Free text as well as Read Code (Diagnoses and a lot of other things are Coded on computer, so that they can be searched)? The problem here is that while it is useful to know that you are recorded as having a condition - e.g. stress, it doesn't actually tell you much - it's the gory details which threaten your confidentiality - and might stop your GP, in the future, from recording enough information to manage your problems in the GP practice.

My main problem is that we just don't have any answers - and nor do the patients (which includes me!)

*Is* it possible to give informed consent to something which is so ill-defined?

And if implied consent is given, can this be informed or applicable if, in the future, the SCR is further enriched?

What do you - the patient - think?

I'm just a GP - I'll observe your wishes...

It's a question likely to be asked in the final UCL report: what are patients consenting to, given that nobody is clear what the summary care record will contain - and what's to go in it will change, and may never be clearly defined.

I suppose patients, by implied or specific consent, are saying to the government, in effect, "share on the SCR database anything and everything you wish, in the interests of my health, if perhaps not my privacy".

Since there are no examples of what the SCR will look like, or a complete description of what exactly it will include or exclude, either initially or in the future, I will be opting out of the SCR. Making a decision on the basis of vague statements like "things such as current medications and allergic reactions" is simply not enough information, particularly for those with previous health record entries that may be stigmatising, e.g. does an A&E nurse need to know someone who has broken their arm suffered a breakdown a decade ago? Does a radiographer need to know the person they're X-raying was recently treated for an STD?

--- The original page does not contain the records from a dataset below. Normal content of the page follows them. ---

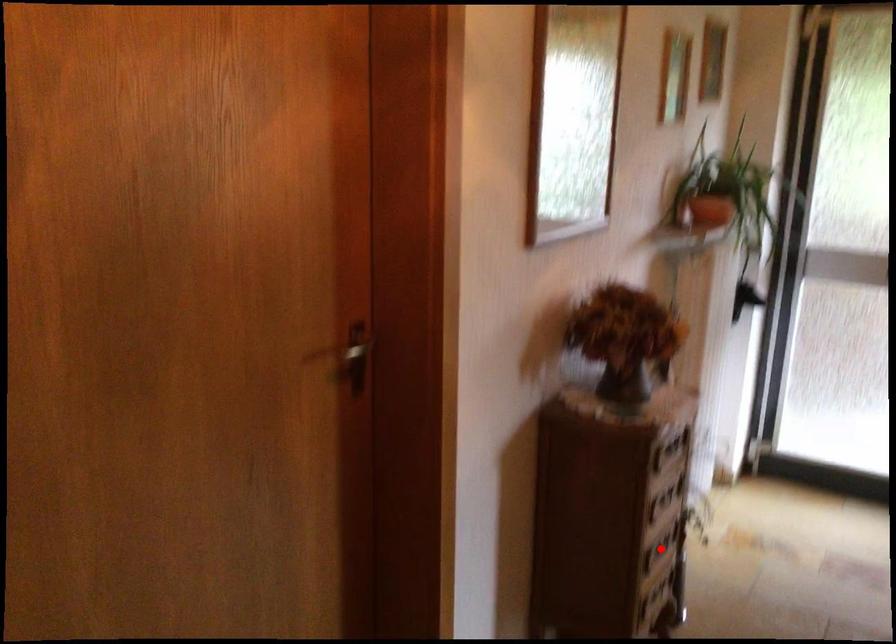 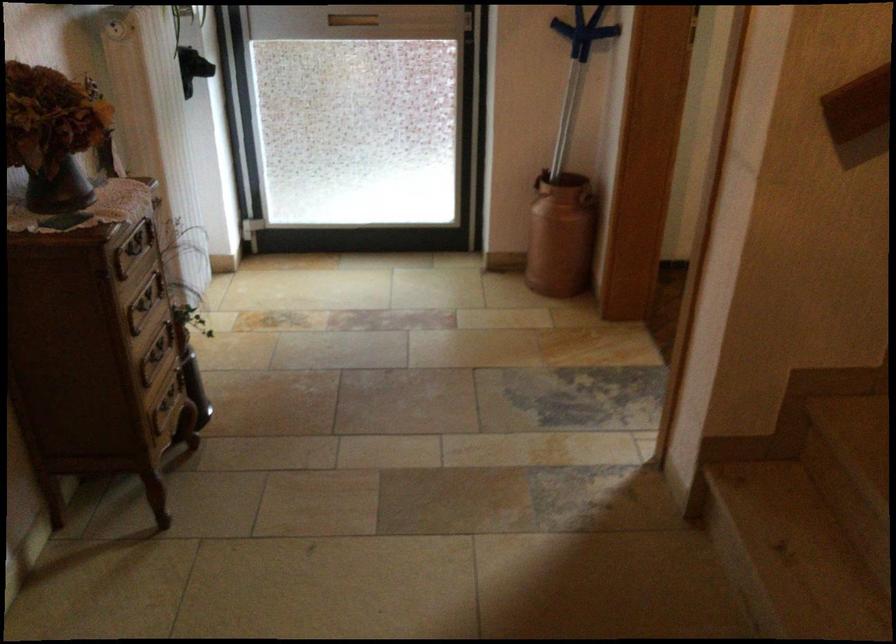 Find the pixel in the second image that matches the highlighted location in the first image.

(156, 355) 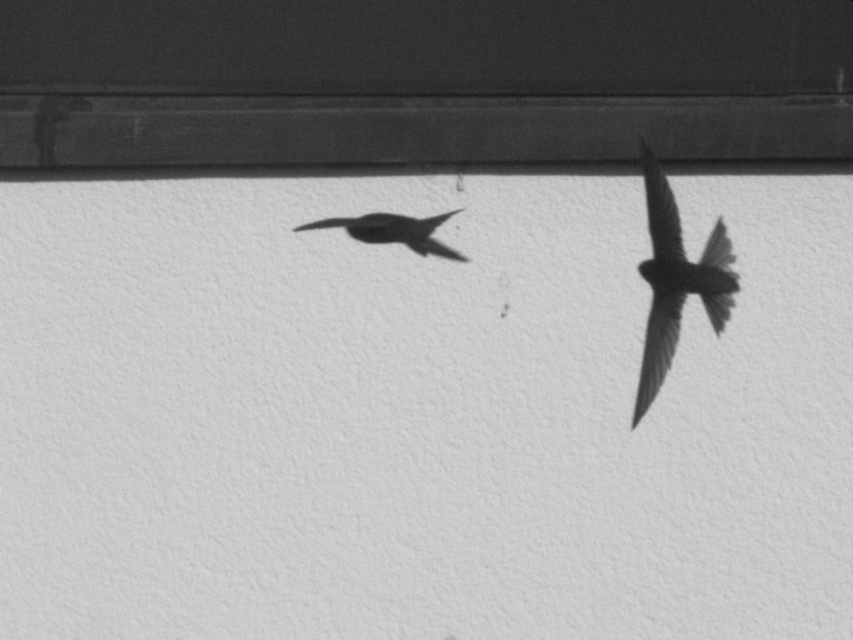 Question: Which point is closer to the camera?

Choices:
 (A) smooth black bird at center
 (B) silvery metallic bird at right

Answer: (A)

Question: Is silvery metallic bird at right to the left of smooth black bird at center from the viewer's perspective?

Choices:
 (A) no
 (B) yes

Answer: (A)

Question: Which point is farther to the camera?

Choices:
 (A) silvery metallic bird at right
 (B) smooth black bird at center

Answer: (A)

Question: Does silvery metallic bird at right have a greater width compared to smooth black bird at center?

Choices:
 (A) yes
 (B) no

Answer: (B)

Question: Which point is farther from the camera taking this photo?

Choices:
 (A) (647, 195)
 (B) (450, 248)

Answer: (A)

Question: Does silvery metallic bird at right have a greater width compared to smooth black bird at center?

Choices:
 (A) no
 (B) yes

Answer: (A) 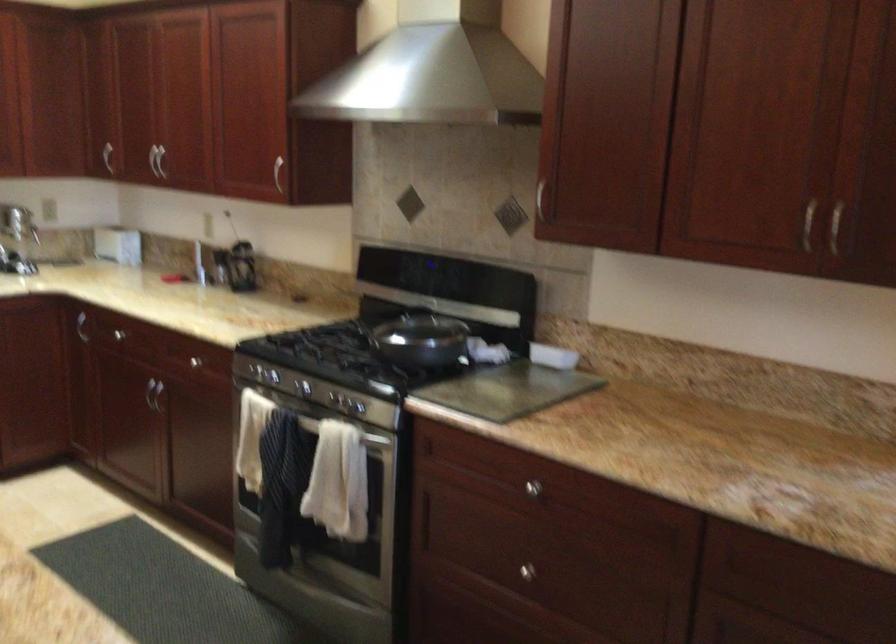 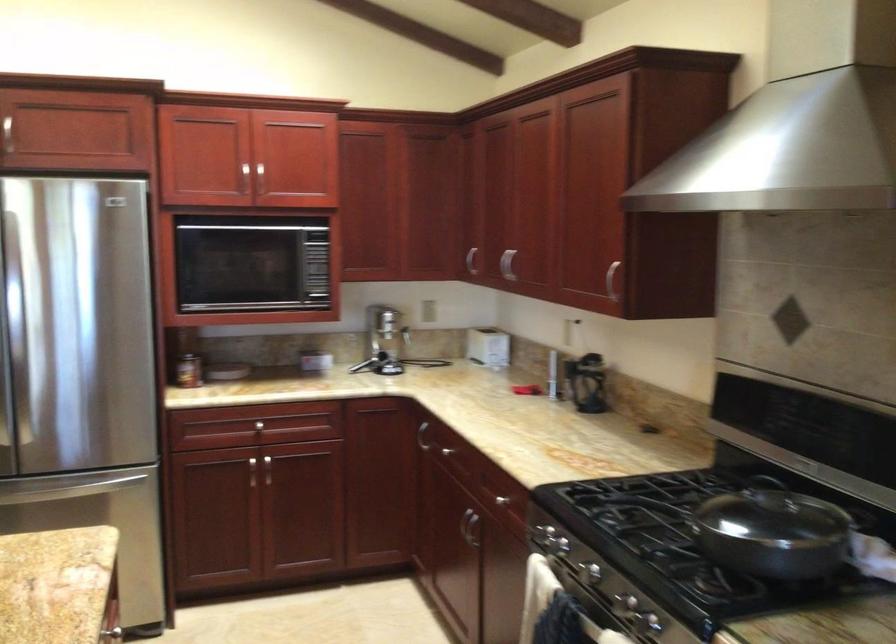 Find the pixel in the second image that matches [80,316] in the first image.

(421, 436) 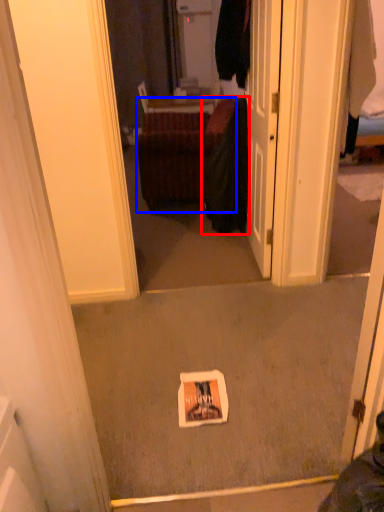 Question: Which point is closer to the camera, clothing (highlighted by a red box) or furniture (highlighted by a blue box)?

Choices:
 (A) clothing
 (B) furniture

Answer: (A) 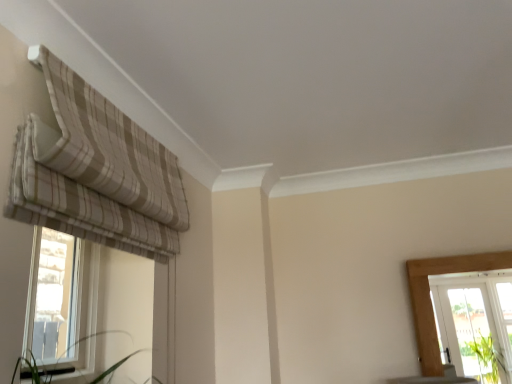 Question: Should I look upward or downward to see clear glass window at left?

Choices:
 (A) down
 (B) up

Answer: (A)

Question: From a real-world perspective, is beige striped fabric at upper left located beneath clear glass window at left?

Choices:
 (A) yes
 (B) no

Answer: (B)

Question: Is beige striped fabric at upper left positioned behind clear glass window at left?

Choices:
 (A) no
 (B) yes

Answer: (A)

Question: Can you confirm if beige striped fabric at upper left is smaller than clear glass window at left?

Choices:
 (A) no
 (B) yes

Answer: (A)

Question: Is the surface of beige striped fabric at upper left in direct contact with clear glass window at left?

Choices:
 (A) no
 (B) yes

Answer: (A)

Question: Is beige striped fabric at upper left turned away from clear glass window at left?

Choices:
 (A) yes
 (B) no

Answer: (B)

Question: From a real-world perspective, does beige striped fabric at upper left stand above clear glass window at left?

Choices:
 (A) yes
 (B) no

Answer: (A)

Question: Is clear glass window at left to the left of beige striped fabric at upper left from the viewer's perspective?

Choices:
 (A) yes
 (B) no

Answer: (A)

Question: Is clear glass window at left shorter than beige striped fabric at upper left?

Choices:
 (A) no
 (B) yes

Answer: (A)

Question: Is clear glass window at left outside beige striped fabric at upper left?

Choices:
 (A) no
 (B) yes

Answer: (B)

Question: Does clear glass window at left have a lesser width compared to beige striped fabric at upper left?

Choices:
 (A) yes
 (B) no

Answer: (A)

Question: Does clear glass window at left have a greater width compared to beige striped fabric at upper left?

Choices:
 (A) no
 (B) yes

Answer: (A)

Question: Considering the relative positions of clear glass window at left and beige striped fabric at upper left in the image provided, is clear glass window at left to the right of beige striped fabric at upper left from the viewer's perspective?

Choices:
 (A) yes
 (B) no

Answer: (B)

Question: Considering the positions of beige striped fabric at upper left and clear glass window at left in the image, is beige striped fabric at upper left taller or shorter than clear glass window at left?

Projects like these are massive and data quality can be enhanced gradually. No matter how much criticism there is everyone going to a GP can sense an improvement.

The importance of having data stores like these should not be undermined.

Data Quality is a gradual process and the required 'data' [needs] to be there first...

If it is true that the SCR is "ill-defined" then this is a terrible indictment of those who have authorised, designed and implemented the system.

On the other hand, database management systems such as Oracle can only work if someone has already defined a "data model" that serves as a template for the data to be stored in the physical database.

So, it seems to me that someone somewhere must know what the data model looks like. Since there is no personal data involved, it seems that a step forward could be made if CW makes an FOI request for the data model to be make public.